The authors: An Iraq veteran, Scranton was an artilleryman in the Army from 2002-2006 and is earning a doctorate in English at Princeton. His fiction, poetry, and essays have been published in Boston Review, The Massachusetts Review, New Letters, and The New York Times. A former Army captain who served in Iraq, Gallagher is a senior fellow at the Iraq and Afghanistan Veterans of America.
 
The book: This anthology of war stories — written by veterans of the wars in Afghanistan and Iraq — includes pieces by an artilleryman, public affairs Marines, a military lawyer, staff officers, a medic, an Army Ranger, and a military spouse. “Redeployment” by Phil Klay explores the challenges faced by a Marine returning home; Andrew Slater, a former Green Beret, writes about a soldier with a traumatic brain injury; and Roy Scranton’s “Red Steel India” (from his novel War Porn) portrays soldiers in charge of guarding a gate in Iraq.
 

20394-FireAndForget-thumb-200x300-20393.jpg
From the preface: “One thing a vet will always tell you is that it’s never like it is in the stories. Then they’ll tell you theirs.

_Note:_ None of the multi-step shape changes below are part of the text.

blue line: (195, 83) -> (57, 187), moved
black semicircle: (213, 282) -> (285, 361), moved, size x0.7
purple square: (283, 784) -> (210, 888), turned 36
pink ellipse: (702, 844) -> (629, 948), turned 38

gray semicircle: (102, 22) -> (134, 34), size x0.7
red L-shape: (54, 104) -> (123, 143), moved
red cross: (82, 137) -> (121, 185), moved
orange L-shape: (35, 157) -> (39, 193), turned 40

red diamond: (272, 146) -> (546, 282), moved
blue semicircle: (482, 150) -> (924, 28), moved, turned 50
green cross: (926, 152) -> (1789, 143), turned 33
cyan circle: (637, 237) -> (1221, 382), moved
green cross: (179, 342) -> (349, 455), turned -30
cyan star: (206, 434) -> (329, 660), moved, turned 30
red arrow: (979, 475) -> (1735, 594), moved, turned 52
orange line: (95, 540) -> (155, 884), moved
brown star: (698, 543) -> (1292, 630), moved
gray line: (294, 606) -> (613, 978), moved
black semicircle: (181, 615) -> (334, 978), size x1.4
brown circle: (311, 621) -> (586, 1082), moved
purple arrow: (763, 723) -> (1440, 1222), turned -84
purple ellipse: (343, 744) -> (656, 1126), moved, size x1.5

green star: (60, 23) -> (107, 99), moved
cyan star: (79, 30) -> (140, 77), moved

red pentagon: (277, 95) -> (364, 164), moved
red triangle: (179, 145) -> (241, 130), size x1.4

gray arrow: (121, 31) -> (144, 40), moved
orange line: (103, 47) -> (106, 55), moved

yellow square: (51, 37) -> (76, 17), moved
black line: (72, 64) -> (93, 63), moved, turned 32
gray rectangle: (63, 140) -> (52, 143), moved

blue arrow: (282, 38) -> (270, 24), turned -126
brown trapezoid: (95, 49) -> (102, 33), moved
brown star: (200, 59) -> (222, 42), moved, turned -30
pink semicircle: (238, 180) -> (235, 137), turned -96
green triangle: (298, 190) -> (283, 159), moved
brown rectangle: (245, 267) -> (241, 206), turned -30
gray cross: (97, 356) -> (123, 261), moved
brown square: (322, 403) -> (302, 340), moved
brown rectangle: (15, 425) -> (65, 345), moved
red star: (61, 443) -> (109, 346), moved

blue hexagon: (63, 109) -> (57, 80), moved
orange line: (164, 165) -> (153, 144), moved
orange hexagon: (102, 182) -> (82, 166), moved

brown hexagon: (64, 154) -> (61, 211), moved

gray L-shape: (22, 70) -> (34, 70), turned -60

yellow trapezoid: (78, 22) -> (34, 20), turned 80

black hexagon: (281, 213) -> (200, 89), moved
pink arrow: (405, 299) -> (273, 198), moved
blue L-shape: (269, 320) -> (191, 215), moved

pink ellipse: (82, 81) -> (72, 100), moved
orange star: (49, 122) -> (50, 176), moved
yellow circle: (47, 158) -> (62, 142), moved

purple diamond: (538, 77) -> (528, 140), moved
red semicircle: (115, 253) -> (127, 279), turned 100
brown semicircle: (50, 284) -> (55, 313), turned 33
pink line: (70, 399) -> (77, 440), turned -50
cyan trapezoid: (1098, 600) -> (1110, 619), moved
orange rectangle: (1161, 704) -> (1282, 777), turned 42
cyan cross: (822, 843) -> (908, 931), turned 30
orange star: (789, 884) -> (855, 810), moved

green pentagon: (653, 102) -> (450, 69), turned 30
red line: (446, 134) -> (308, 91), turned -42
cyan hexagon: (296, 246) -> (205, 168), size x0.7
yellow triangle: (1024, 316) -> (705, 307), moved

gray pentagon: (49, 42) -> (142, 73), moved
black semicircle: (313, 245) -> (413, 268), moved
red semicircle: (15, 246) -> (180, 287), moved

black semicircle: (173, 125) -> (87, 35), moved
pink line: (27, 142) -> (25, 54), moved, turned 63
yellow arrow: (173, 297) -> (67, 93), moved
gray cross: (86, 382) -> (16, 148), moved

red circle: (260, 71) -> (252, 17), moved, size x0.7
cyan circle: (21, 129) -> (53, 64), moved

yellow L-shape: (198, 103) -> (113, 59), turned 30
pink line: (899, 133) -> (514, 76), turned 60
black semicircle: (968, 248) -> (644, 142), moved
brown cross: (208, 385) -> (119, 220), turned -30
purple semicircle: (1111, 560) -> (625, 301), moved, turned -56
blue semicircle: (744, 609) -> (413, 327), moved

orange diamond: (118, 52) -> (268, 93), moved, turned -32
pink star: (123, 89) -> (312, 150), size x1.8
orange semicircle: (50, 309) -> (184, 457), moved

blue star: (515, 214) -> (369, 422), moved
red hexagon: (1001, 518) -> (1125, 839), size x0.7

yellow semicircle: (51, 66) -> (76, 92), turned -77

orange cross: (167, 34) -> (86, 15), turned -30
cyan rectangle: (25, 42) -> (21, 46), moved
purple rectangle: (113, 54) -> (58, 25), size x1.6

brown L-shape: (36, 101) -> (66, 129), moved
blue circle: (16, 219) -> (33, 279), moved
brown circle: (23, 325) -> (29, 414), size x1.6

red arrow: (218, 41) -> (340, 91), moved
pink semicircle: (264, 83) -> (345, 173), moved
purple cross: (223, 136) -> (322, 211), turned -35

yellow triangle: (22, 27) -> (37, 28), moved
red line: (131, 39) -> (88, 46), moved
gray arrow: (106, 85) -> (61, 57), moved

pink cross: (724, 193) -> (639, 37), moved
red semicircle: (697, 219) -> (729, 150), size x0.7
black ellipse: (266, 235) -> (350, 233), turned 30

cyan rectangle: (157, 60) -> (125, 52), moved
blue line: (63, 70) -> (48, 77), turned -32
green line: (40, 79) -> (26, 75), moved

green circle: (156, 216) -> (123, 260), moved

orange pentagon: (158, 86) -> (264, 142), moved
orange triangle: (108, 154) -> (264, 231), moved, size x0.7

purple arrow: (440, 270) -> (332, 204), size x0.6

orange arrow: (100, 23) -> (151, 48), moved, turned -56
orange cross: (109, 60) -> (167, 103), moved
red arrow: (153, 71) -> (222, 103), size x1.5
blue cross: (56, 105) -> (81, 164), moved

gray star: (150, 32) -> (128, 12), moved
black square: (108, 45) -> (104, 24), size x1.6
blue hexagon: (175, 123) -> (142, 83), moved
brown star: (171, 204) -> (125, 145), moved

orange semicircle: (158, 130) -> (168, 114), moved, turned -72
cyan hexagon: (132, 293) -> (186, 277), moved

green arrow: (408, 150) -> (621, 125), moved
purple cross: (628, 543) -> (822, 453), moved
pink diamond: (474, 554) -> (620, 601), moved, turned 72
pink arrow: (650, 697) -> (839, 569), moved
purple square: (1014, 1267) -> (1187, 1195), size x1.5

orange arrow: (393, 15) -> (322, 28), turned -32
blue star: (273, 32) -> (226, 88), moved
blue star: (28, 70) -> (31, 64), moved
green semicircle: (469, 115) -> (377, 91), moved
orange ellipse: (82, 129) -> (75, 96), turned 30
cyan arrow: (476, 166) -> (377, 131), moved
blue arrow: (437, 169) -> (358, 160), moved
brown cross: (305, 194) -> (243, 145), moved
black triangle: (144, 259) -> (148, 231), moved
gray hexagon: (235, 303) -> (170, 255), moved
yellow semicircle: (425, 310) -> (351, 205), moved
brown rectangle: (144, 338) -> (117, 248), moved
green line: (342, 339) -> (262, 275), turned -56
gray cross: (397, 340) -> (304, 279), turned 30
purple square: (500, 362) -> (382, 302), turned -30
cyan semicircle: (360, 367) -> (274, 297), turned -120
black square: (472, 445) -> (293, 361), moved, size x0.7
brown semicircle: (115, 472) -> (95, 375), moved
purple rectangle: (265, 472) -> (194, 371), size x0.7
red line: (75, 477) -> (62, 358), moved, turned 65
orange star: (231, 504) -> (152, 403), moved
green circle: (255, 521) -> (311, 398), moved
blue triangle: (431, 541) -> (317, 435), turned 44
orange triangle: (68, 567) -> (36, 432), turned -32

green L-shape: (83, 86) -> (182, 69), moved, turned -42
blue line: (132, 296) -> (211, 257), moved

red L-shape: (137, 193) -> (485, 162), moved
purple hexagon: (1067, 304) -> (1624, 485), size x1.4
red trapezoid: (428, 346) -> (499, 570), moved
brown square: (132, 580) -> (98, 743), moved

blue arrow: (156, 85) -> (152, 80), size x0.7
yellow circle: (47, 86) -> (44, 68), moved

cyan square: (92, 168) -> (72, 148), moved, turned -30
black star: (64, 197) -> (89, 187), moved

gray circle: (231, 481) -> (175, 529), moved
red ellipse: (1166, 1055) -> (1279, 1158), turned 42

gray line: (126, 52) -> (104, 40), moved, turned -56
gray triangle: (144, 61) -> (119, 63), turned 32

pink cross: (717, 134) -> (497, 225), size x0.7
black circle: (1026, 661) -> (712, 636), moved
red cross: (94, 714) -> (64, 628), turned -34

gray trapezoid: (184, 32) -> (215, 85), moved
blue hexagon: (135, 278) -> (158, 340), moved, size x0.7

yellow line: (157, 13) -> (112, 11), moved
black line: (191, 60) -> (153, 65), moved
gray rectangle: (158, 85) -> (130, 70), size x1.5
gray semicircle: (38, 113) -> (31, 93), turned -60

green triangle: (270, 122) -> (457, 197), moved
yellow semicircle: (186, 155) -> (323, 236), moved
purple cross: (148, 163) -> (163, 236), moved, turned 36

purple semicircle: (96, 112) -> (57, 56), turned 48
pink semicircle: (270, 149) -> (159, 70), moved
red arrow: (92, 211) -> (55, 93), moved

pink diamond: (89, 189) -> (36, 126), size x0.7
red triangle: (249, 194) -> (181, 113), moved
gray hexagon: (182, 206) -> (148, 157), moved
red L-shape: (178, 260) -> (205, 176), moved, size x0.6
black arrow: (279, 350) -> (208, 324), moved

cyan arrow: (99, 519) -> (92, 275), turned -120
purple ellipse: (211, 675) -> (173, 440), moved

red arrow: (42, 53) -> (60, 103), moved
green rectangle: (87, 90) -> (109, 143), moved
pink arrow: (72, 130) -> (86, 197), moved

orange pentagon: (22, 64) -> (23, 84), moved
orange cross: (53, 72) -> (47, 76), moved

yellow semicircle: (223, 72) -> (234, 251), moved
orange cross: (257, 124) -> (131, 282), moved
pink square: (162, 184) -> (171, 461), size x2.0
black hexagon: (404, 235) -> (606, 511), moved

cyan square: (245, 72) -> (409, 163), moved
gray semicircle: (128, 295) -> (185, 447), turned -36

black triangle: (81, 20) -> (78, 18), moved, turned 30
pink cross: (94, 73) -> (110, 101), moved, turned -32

            “We convened at the White Horse Tavern, under the glum and bleary eyes of Dylan Thomas, Norman Mailer, and Jack Kerouac. …
“We had our own stories to tell, and in each other had found just the right audience to test the telling. There’d be no bullshit, yet we shared among us a subtle understanding that the real truth might never make it on the page. We each knew the problem we altogether struggled with, which was how to say something true about an experience unreal, to a people fed and wadded about with lies.”
 
Review: Fire and Forget “captures the messiness of soldiering when the mission and endgame are unclear. Though fiction, each work reads true, filled with tension, fear, and anger,” wrote Booklist. “Readers are transported to desert checkpoints, ride along with vehicle convoys, and return home from combat to face an uncertain future.”
 
Book event: Editors Roy Scranton and Matt Gallagher and two contributors are scheduled for a reading at Labyrinth Books in Princeton March 12 at 6 p.m.